What you have to do: Your copy should hold only the lines from the one with "Biznes Forum - forum biznesowe" to the one with "Sheinbaum presentó este", both included, each exactly as it stands below, with no pictures.

Source material:
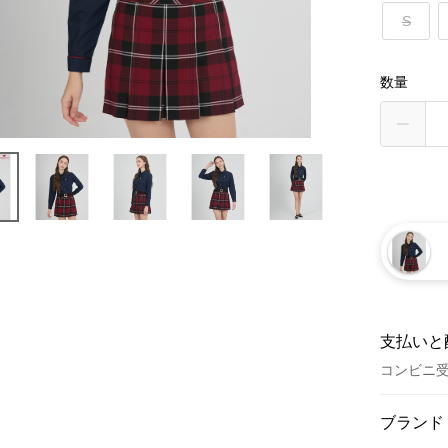
S
数量
支払いと
コンビニ
お支払い
ブランド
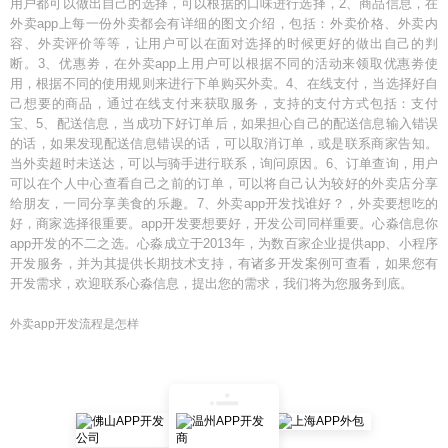
用户都可以做出自己的选择，可以根据的口味进行选择，2、商品信息，在
外卖app上每一份外卖都会有详细的图文介绍，包括：外卖价格、外卖内
容、外卖评价等等，让用户可以在面对选择的时候更好的做出自己的判
断。3、优惠劵，在外卖app上用户可以根据不同的活动来领取优惠劵使
用，根据不同的使用规则来进行下单购买外卖。4、在线支付，当选择好自
己想要的商品，通过在线支付来获取服务，支持的支付方式包括：支付
宝、5、配送信息，当成功下好订单后，如果担心自己的配送信息输入错误
的话，如果发现配送信息错误的话，可以取消订单，或是联系商家告知。
当外卖超时未送达，可以与骑手进行联系，询问原因。6、订单查询，用户
可以在个人中心查看自己之前的订单，可以将自己认为较好的外卖店分享
给朋友，一同分享美食的乐趣。7、外卖app开发找谁好？，外卖要想吃的
好，商家选择很重要。app开发要想要好，开发公司同样重要。心淼信息你
app开发的不二之选。心淼成立于2013年，为数百家企业提供app、小程序
开发服务，并为其提供长期技术支持，有诸多开发案例可查看，如果您有
开发需求，欢迎联系心淼信息，提出您的需求，我们将为您服务到底。
外卖app开发流程是怎样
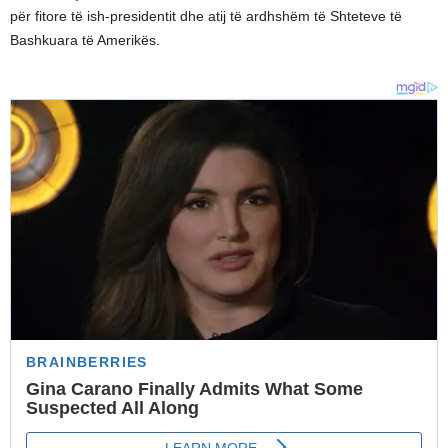
për fitore të ish-presidentit dhe atij të ardhshëm të Shteteve të
Bashkuara të Amerikës.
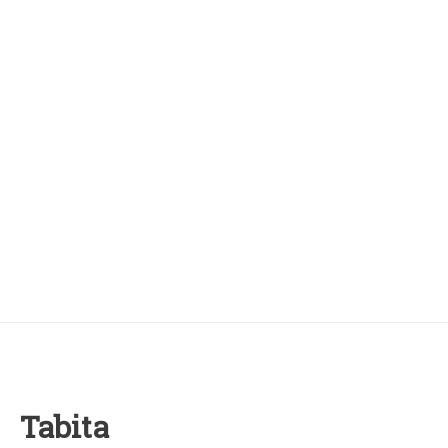
Tabita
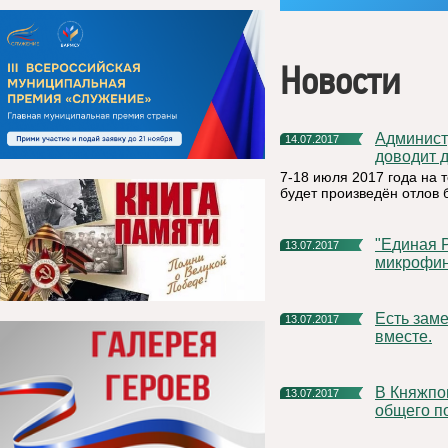
Новости
Администрация муниципального района «Княжпогостский»
14.07.2017
доводит 
7-18 июля 2017 года на
будет произведён отлов
"Единая Россия" запустила "Народный контроль" за
13.07.2017
микрофин
Есть замечания по качеству работ? Проконтролируем
13.07.2017
вместе.
В Княжпогостском районе идут работы по ремонту дорог
13.07.2017
общего п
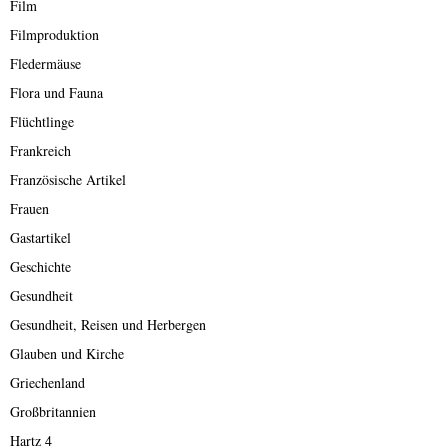
Film
Filmproduktion
Fledermäuse
Flora und Fauna
Flüchtlinge
Frankreich
Französische Artikel
Frauen
Gastartikel
Geschichte
Gesundheit
Gesundheit, Reisen und Herbergen
Glauben und Kirche
Griechenland
Großbritannien
Hartz 4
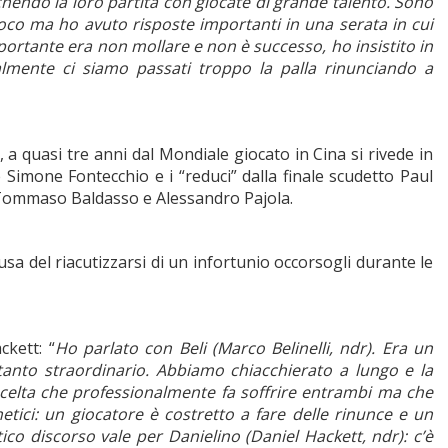
endo la loro partita con giocate di grande talento. Sono
poco ma ho avuto risposte importanti in una serata in cui
portante era non mollare e non è successo, ho insistito in
almente ci siamo passati troppo la palla rinunciando a
, a quasi tre anni dal Mondiale giocato in Cina si rivede in
Simone Fontecchio e i “reduci” dalla finale scudetto Paul
, Tommaso Baldasso e Alessandro Pajola.
sa del riacutizzarsi di un infortunio occorsogli durante le
kett: “
Ho parlato con Beli (Marco Belinelli, ndr). Era un
anto straordinario. Abbiamo chiacchierato a lungo e la
scelta che professionalmente fa soffrire entrambi ma che
etici: un giocatore è costretto a fare delle rinunce e un
tico discorso vale per Danielino (Daniel Hackett, ndr): c’è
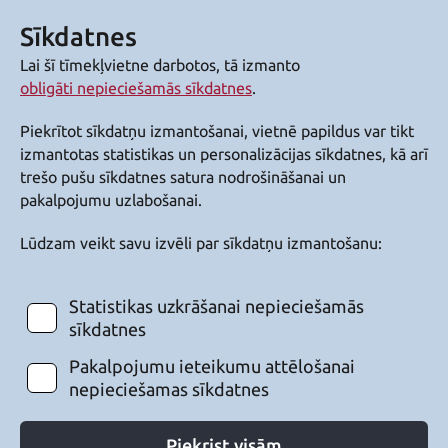
Sīkdatnes
Lai šī tīmekļvietne darbotos, tā izmanto
obligāti nepieciešamās sīkdatnes
.
Piekrītot sīkdatņu izmantošanai, vietnē papildus var tikt
izmantotas statistikas un personalizācijas sīkdatnes, kā arī
trešo pušu sīkdatnes satura nodrošināšanai un
pakalpojumu uzlabošanai.
Lūdzam veikt savu izvēli par sīkdatņu izmantošanu:
Statistikas uzkrāšanai nepieciešamās
sīkdatnes
Pakalpojumu ieteikumu attēlošanai
nepieciešamas sīkdatnes
Piekrist visām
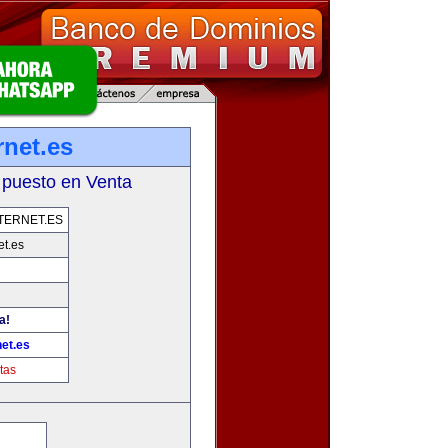
rnet.es
 puesto en Venta
TERNET.ES
et.es
a!
et.es
tas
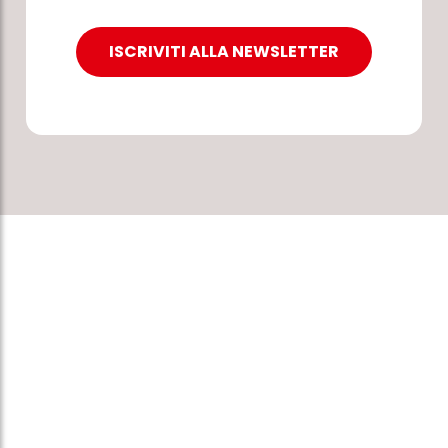
ISCRIVITI ALLA NEWSLETTER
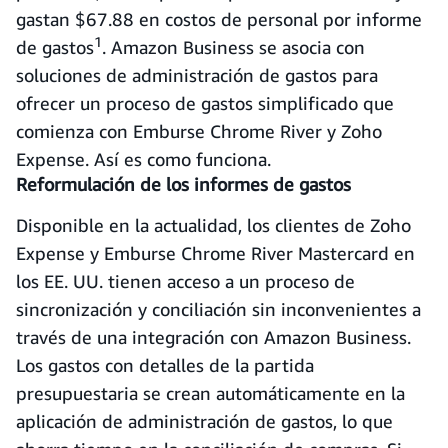
gastan $67.88 en costos de personal por informe
1
de gastos
. Amazon Business se asocia con
soluciones de administración de gastos para
ofrecer un proceso de gastos simplificado que
comienza con Emburse Chrome River y Zoho
Expense. Así es como funciona.
Reformulación de los informes de gastos
Disponible en la actualidad, los clientes de Zoho
Expense y Emburse Chrome River Mastercard en
los EE. UU. tienen acceso a un proceso de
sincronización y conciliación sin inconvenientes a
través de una integración con Amazon Business.
Los gastos con detalles de la partida
presupuestaria se crean automáticamente en la
aplicación de administración de gastos, lo que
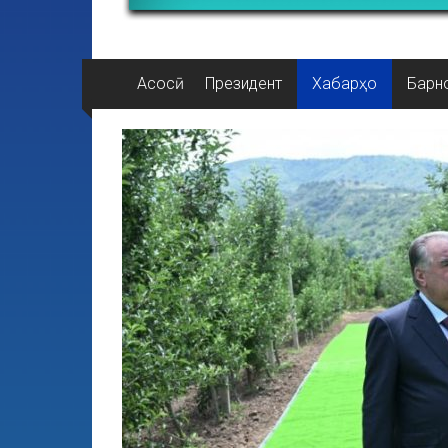
Асосӣ
Президент
Хабарҳо
Барн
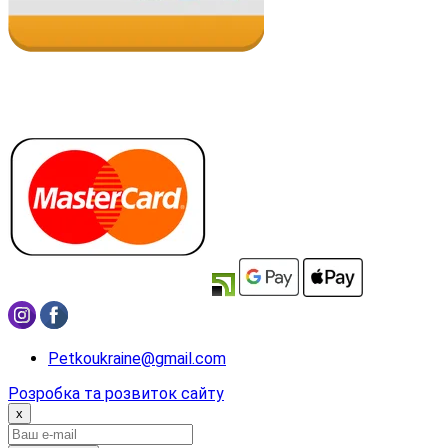
Petkoukraine@gmail.com
Розробка та розвиток сайту
x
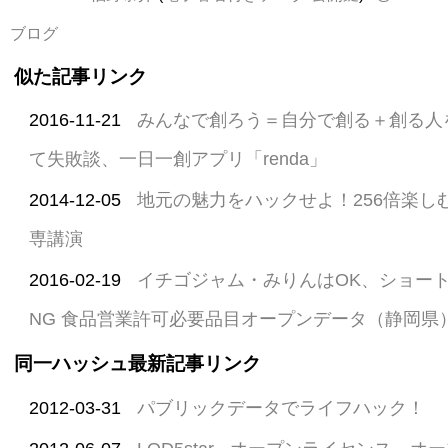
ブログ
似た記事リンク
2016-11-21
みんなで創ろう＝自分で創る＋創る人を
て失敗談、一日一創アプリ「renda」
2014-12-05
地元の魅力をハックせよ！256倍楽し
専講演
2016-02-19
イチゴジャム・みりんはOK、ショー
NG 食品営業許可必要品目オープンデータ（静岡県
同一ハッシュ最新記事リンク
2012-03-31
パブリックデータでライフハック！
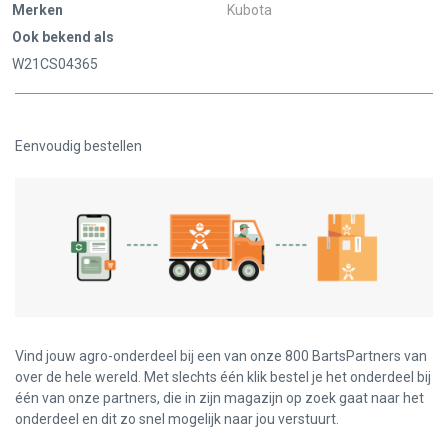
Merken
Kubota
Ook bekend als
W21CS04365
Eenvoudig bestellen
Vind jouw agro-onderdeel bij een van onze 800 BartsPartners van
over de hele wereld. Met slechts één klik bestel je het onderdeel bij
één van onze partners, die in zijn magazijn op zoek gaat naar het
onderdeel en dit zo snel mogelijk naar jou verstuurt.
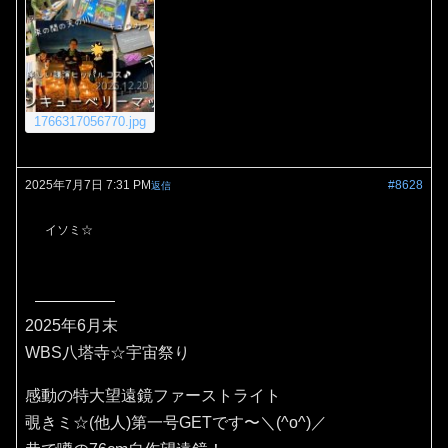
1766317056770.jpg
2025年7月7日 7:31 PM
#8628
返信
イソミ☆
2025年6月末
WBS八塔寺☆宇宙祭り
感動の特大望遠鏡ファーストライト
覗きミ☆(他人)第一号GETです〜＼(^o^)／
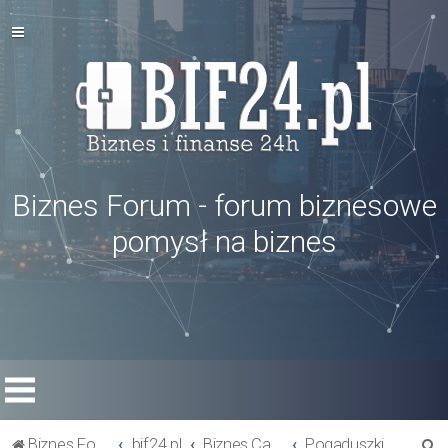
Biznes Forum - forum biznesowe
pomysł na biznes
S
Biznes Forum
bif24.pl
Biznes Cafe
Pogaduszki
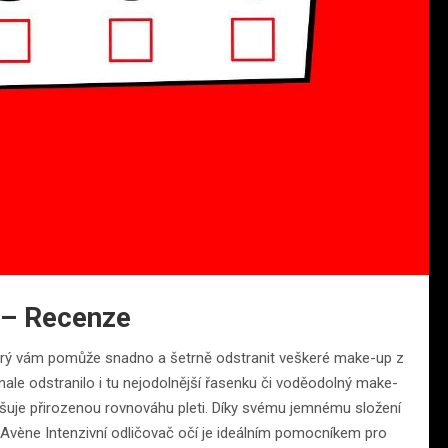
í – Recenze
který vám pomůže snadno a šetrně odstranit veškeré make-up z
onale odstranilo i tu nejodolnější řasenku či voděodolný make-
ušuje přirozenou rovnováhu pleti. Díky svému jemnému složení
í. Avène Intenzivní odličovač očí je ideálním pomocníkem pro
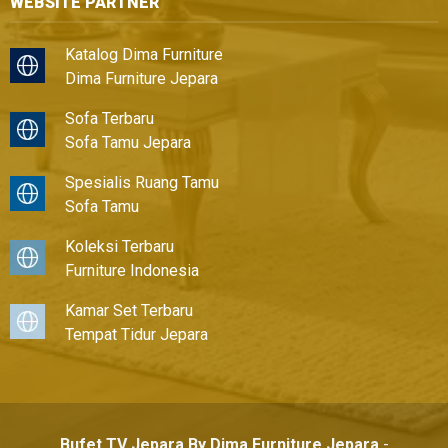
WEBSITE PARTNER
Katalog Dima Furniture
Dima Furniture Jepara
Sofa Terbaru
Sofa Tamu Jepara
Spesialis Ruang Tamu
Sofa Tamu
Koleksi Terbaru
Furniture Indonesia
Kamar Set Terbaru
Tempat Tidur Jepara
Bufet TV Jepara By Dima Furniture Jepara
-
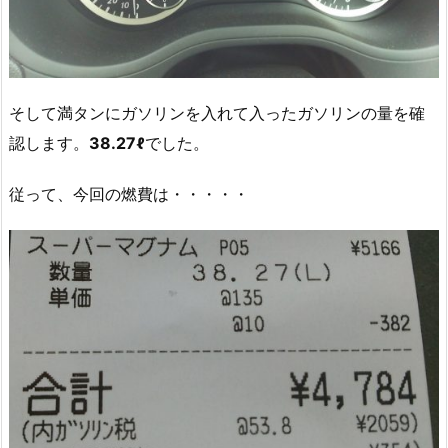
そして満タンにガソリンを入れて入ったガソリンの量を確
認します。
38.27ℓ
でした。
従って、今回の燃費は・・・・・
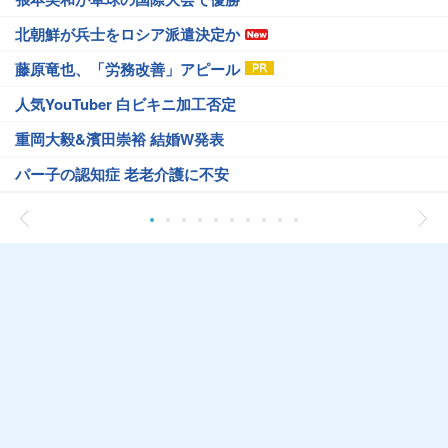
北朝鮮が兵士をロシア派遣決定か
藤原竜也、「労務改善」アピール
人気YouTuber 白ビキニ加工否定
重岡大毅&濱田崇裕 結婚W発表
パー子の認知症 老老介護に不安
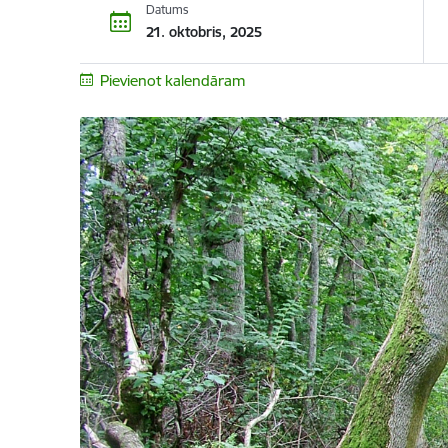
Datums
21. oktobris, 2025
Pievienot kalendāram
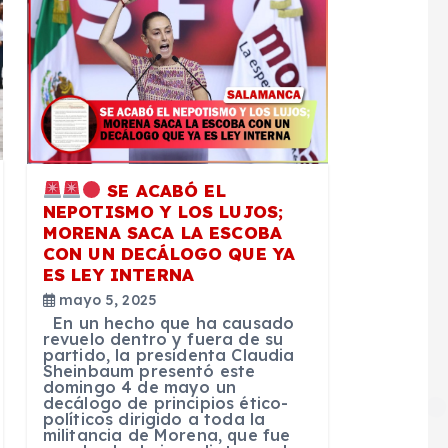
SE ACABÓ EL
NEPOTISMO Y LOS LUJOS;
MORENA SACA LA ESCOBA
CON UN DECÁLOGO QUE YA
ES LEY INTERNA
mayo 5, 2025
En un hecho que ha causado
revuelo dentro y fuera de su
partido, la presidenta Claudia
Sheinbaum presentó este
domingo 4 de mayo un
decálogo de principios ético-
políticos dirigido a toda la
militancia de Morena, que fue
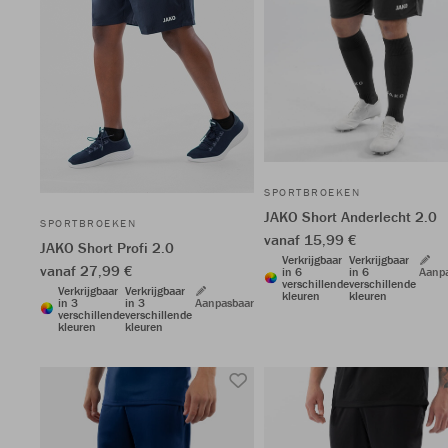
SPORTBROEKEN
JAKO Short Anderlecht 2.0
SPORTBROEKEN
vanaf 15,99 €
JAKO Short Profi 2.0
Verkrijgbaar
Verkrijgbaar
vanaf 27,99 €
in 6
in 6
Aanp
verschillende
verschillende
Verkrijgbaar
Verkrijgbaar
kleuren
kleuren
in 3
in 3
Aanpasbaar
verschillende
verschillende
kleuren
kleuren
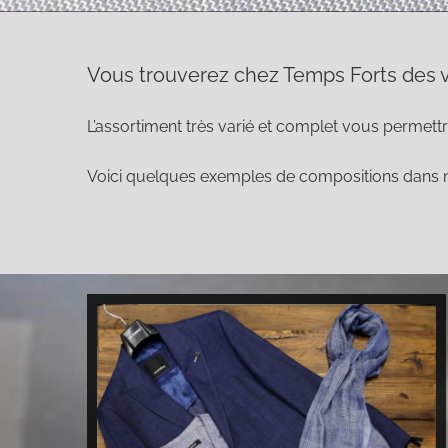
Vous trouverez chez Temps Forts des v
L’assortiment très varié et complet vous permett
Voici quelques exemples de compositions dans no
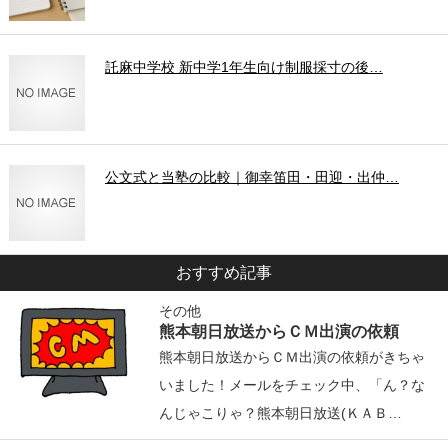
託麻中学校 新中学1年生向け制服採寸の後…
公文式と当塾の比較｜御幸笛田・田迎・出仲…
おすすめ記事
その他
熊本朝日放送からＣＭ出演の依頼
熊本朝日放送からＣＭ出演の依頼がきちゃ
いました！メールをチェック中、「ん？な
んじゃこりゃ？熊本朝日放送(ＫＡＢ…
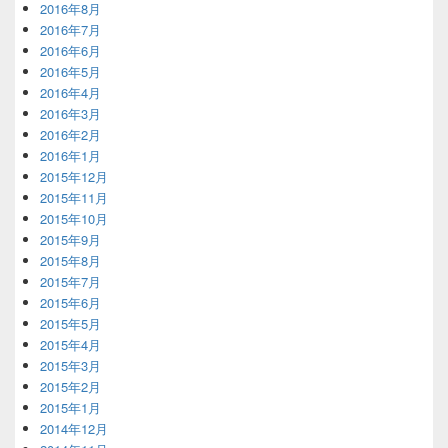
2016年8月
2016年7月
2016年6月
2016年5月
2016年4月
2016年3月
2016年2月
2016年1月
2015年12月
2015年11月
2015年10月
2015年9月
2015年8月
2015年7月
2015年6月
2015年5月
2015年4月
2015年3月
2015年2月
2015年1月
2014年12月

Result of this task:
Biznes Forum - forum biznesowe
pomysł na biznes
S
Biznes Forum
bif24.pl
Biznes Cafe
Pogaduszki
í – Recenze
který vám pomůže snadno a šetrně odstranit veškeré make-up z
onale odstranilo i tu nejodolnější řasenku či voděodolný make-
ušuje přirozenou rovnováhu pleti. Díky svému jemnému složení
í. Avène Intenzivní odličovač očí je ideálním pomocníkem pro
WEBSITE PARTNER
Katalog Dima Furniture
Dima Furniture Jepara
Sofa Terbaru
Sofa Tamu Jepara
Spesialis Ruang Tamu
Sofa Tamu
Koleksi Terbaru
Furniture Indonesia
Kamar Set Terbaru
Tempat Tidur Jepara
Bufet TV Jepara By Dima Furniture Jepara
-
そして満タンにガソリンを入れて入ったガソリンの量を確
認します。
38.27ℓ
でした。
従って、今回の燃費は・・・・・
北朝鮮が兵士をロシア派遣決定か
藤原竜也、「労務改善」アピール
人気YouTuber 白ビキニ加工否定
重岡大毅&濱田崇裕 結婚W発表
パー子の認知症 老老介護に不安
Datums
21. oktobris, 2025
Pievienot kalendāram
SE ACABÓ EL
NEPOTISMO Y LOS LUJOS;
MORENA SACA LA ESCOBA
CON UN DECÁLOGO QUE YA
ES LEY INTERNA
mayo 5, 2025
En un hecho que ha causado
revuelo dentro y fuera de su
partido, la presidenta Claudia
Sheinbaum presentó este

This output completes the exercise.